Thirty years old at the time of the incident, Meili was running along the road before she was suddenly attacked. She was dragged down to the area of the park called "the log," where she was beaten and sexually assaulted.

The attack represented the worst of New York City, but it brought out the best in its people.

Throughout Meili's long recovery, she received tremendous support and words of encouragement.

"One of the reasons that I wanted to share my story too … part of it was that I felt my recovery was a gift," says Meili. "But I wanted to let people know, all those people who had reached out to me, to let them know that what you did made a difference."

It was when she shared her story of recovery for the first time that she knew what she wanted to do.

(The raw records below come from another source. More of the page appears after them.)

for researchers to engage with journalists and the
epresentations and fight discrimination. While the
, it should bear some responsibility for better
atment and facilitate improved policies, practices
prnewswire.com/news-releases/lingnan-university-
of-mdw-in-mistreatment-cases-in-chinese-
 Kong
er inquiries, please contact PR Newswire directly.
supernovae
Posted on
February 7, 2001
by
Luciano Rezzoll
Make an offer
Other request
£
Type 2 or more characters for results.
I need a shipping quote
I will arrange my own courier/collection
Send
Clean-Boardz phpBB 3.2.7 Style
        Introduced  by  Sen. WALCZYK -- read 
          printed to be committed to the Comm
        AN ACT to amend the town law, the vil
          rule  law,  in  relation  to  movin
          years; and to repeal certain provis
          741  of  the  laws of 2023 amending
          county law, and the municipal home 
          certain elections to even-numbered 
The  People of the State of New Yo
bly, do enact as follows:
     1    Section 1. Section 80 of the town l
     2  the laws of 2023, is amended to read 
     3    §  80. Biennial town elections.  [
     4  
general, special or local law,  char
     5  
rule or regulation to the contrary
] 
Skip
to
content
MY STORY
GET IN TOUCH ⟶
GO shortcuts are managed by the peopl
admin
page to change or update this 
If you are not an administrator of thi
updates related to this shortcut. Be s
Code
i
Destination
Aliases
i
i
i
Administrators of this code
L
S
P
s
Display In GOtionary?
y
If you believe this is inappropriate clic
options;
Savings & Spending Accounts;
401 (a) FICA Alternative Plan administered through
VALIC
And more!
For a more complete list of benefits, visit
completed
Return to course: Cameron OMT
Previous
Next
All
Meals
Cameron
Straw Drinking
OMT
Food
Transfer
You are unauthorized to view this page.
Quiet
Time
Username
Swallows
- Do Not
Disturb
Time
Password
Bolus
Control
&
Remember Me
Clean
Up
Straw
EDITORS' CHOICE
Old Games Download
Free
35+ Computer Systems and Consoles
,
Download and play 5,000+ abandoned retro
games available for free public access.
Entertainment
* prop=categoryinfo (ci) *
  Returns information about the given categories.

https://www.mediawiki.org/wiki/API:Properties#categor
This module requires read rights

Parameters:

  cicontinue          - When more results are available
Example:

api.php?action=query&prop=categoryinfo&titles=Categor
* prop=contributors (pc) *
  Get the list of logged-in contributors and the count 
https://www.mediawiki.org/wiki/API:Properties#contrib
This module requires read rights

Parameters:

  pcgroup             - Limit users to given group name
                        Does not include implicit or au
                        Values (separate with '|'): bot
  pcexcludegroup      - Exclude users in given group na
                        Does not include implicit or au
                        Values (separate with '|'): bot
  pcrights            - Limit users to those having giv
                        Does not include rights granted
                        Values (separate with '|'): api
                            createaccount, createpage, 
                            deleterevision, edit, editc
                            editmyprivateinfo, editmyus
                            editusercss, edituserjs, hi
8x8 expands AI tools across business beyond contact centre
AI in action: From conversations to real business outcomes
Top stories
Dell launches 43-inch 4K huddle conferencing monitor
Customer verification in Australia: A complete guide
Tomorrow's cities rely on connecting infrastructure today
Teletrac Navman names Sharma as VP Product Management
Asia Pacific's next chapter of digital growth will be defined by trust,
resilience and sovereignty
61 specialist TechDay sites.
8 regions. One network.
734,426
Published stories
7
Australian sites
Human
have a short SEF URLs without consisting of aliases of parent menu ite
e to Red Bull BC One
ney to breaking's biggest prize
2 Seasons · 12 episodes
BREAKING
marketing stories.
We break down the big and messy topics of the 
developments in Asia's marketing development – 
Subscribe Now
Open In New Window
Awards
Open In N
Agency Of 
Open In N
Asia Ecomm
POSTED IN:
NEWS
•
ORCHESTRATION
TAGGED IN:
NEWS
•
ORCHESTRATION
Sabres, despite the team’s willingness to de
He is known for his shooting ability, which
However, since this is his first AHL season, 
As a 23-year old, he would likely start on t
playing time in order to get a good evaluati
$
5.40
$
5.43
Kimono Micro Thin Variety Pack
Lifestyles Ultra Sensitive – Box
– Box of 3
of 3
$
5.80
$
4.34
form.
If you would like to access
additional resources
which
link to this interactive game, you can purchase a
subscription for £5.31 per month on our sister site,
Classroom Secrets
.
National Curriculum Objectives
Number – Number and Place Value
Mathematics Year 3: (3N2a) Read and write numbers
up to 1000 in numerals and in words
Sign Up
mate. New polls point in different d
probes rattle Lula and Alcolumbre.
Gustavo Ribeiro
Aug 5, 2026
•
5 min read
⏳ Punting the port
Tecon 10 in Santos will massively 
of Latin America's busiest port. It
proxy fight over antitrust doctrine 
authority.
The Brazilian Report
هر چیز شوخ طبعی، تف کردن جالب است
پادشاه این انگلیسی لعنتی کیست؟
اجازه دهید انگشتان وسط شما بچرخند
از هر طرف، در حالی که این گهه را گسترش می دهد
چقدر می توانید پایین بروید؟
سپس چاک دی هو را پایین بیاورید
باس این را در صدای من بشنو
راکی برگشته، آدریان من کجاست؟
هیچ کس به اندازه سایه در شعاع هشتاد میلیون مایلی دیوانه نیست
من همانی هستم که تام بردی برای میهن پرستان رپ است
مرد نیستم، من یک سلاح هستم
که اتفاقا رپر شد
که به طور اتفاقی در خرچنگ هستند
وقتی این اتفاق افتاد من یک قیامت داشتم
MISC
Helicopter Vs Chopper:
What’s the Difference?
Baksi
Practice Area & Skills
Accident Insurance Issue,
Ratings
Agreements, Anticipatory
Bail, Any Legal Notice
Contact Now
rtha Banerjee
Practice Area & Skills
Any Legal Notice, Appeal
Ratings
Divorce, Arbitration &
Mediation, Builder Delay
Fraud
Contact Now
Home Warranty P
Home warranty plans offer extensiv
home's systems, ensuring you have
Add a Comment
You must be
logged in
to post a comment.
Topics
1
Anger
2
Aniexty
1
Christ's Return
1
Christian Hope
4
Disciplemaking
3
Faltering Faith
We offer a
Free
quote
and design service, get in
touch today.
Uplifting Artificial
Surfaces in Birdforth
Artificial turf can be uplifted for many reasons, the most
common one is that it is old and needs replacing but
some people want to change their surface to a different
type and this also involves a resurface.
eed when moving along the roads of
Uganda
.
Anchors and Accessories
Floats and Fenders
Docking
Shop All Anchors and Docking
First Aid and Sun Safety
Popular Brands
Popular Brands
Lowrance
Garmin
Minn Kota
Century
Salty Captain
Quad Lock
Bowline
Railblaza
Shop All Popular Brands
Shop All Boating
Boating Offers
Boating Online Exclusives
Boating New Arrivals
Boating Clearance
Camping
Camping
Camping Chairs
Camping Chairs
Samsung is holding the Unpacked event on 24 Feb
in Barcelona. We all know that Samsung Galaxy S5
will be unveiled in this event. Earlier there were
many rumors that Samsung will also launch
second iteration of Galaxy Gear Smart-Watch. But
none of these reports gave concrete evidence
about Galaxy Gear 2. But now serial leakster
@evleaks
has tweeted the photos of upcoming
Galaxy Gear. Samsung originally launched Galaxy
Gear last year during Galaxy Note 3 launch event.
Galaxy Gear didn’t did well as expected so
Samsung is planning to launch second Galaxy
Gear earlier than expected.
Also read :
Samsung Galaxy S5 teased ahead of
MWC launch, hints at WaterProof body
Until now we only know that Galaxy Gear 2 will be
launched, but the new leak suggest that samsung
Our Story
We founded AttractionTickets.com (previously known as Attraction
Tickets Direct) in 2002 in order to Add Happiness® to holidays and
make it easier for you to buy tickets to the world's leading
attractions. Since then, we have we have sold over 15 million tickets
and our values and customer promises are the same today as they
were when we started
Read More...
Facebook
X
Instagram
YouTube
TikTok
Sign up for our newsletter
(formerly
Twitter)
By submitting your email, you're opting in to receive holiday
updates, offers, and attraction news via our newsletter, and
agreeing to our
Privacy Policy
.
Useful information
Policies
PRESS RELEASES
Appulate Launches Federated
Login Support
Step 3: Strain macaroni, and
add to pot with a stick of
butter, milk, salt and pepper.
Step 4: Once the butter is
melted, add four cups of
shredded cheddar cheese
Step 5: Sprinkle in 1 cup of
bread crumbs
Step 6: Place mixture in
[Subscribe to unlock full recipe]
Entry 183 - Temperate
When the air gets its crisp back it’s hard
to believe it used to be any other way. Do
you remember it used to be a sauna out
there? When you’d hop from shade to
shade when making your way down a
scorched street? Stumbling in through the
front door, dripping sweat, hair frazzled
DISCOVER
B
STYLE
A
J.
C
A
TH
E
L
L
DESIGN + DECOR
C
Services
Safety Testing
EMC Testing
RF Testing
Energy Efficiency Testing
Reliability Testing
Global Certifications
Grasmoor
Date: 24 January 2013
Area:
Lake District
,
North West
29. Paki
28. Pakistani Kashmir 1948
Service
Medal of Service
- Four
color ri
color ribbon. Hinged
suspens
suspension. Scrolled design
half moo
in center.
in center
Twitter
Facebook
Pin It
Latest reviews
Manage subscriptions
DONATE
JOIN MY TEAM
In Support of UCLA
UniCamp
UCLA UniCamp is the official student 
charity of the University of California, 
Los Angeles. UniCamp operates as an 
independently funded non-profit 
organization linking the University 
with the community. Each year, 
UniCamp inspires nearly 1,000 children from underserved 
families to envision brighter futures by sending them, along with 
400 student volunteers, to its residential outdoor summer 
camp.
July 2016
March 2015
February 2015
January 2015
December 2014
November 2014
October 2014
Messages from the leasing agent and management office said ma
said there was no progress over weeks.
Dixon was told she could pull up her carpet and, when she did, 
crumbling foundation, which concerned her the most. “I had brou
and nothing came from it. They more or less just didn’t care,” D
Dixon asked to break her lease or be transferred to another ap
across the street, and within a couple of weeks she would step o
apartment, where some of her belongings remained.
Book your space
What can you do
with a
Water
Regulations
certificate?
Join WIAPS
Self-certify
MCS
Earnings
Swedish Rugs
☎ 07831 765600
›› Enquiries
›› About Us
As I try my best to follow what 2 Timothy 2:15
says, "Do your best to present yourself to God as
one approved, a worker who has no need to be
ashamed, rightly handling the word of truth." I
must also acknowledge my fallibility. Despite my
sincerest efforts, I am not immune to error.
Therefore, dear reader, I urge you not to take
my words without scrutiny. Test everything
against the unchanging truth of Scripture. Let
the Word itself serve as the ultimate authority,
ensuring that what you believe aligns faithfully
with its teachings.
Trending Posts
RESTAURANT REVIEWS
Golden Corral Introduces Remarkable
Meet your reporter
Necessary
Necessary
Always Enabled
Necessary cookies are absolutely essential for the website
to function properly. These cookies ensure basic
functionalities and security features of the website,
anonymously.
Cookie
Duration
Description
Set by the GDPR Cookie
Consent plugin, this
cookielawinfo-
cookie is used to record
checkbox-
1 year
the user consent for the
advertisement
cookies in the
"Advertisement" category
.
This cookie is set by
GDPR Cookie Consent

"The pivotal afternoon was when I spoke in public at a rehab hospital in Boston," remembers Meili. "A man sitting in a wheelchair asked the final question. He said to me, 'Were you ever in a wheelchair?'

"And I said, 'Yeah, I was.' And then with such intense feeling, he said to me, 'You give me great hope. I can beat this. It can be done.' His faith was as powerful to me as mine was to him. And that inspired me to say, 'You know what? I need to share this.' And that led to the book."

Her book, first published last year, comes out in paperback on Tuesday. She has made dozens of appearances, and the past year has been even bigger than she had expected.

"That response just confirms that telling my story and, you know, sharing it with everyone, was the right thing to do," says Meili. "And, it's also been good for me. The whole process is a continuation of my own healing."

She has inspired others to share their stories, which arrive in letters and emails to her.

One of the letters read, "I, too, was raped 30 years ago when I was in college. I never told anyone, because I was hitchhiking and blamed myself, 'blame the victim' mentality. After reading your book, I told a lifelong friend about my rape and felt 1,000-weight drop off my shoulders."

Meili says, "Sharing is breaking the silence that surrounds this issue."

But coming forward publicly was not Meili's decision alone. In 1996, she married Jim Schwarz. They say they are soul mates.

"The strength of Jim's love has given me the strength to really explore what was possible," says Meili.

Schwarz says, "She's the real deal … She's a wonderfully warm and open person. And what people see and when Trisha speaks to groups, she's really speaking from the heart … I see the joy that Trisha gets out of meeting with the groups, and speaking with people, and making that personal connection with people. I would never want to hold her back from doing that. I'm thrilled that she can do that, and that the response has been so great."

Meili says she gets hope and affirmation from the same people who claim to be inspired from her.

Tragedy taught Meili two important truths.

"We can do so much more than we ever thought possible, and that everyone can be part of the process of healing by reaching out and offering the support in whatever way feels comfortable," says Meili.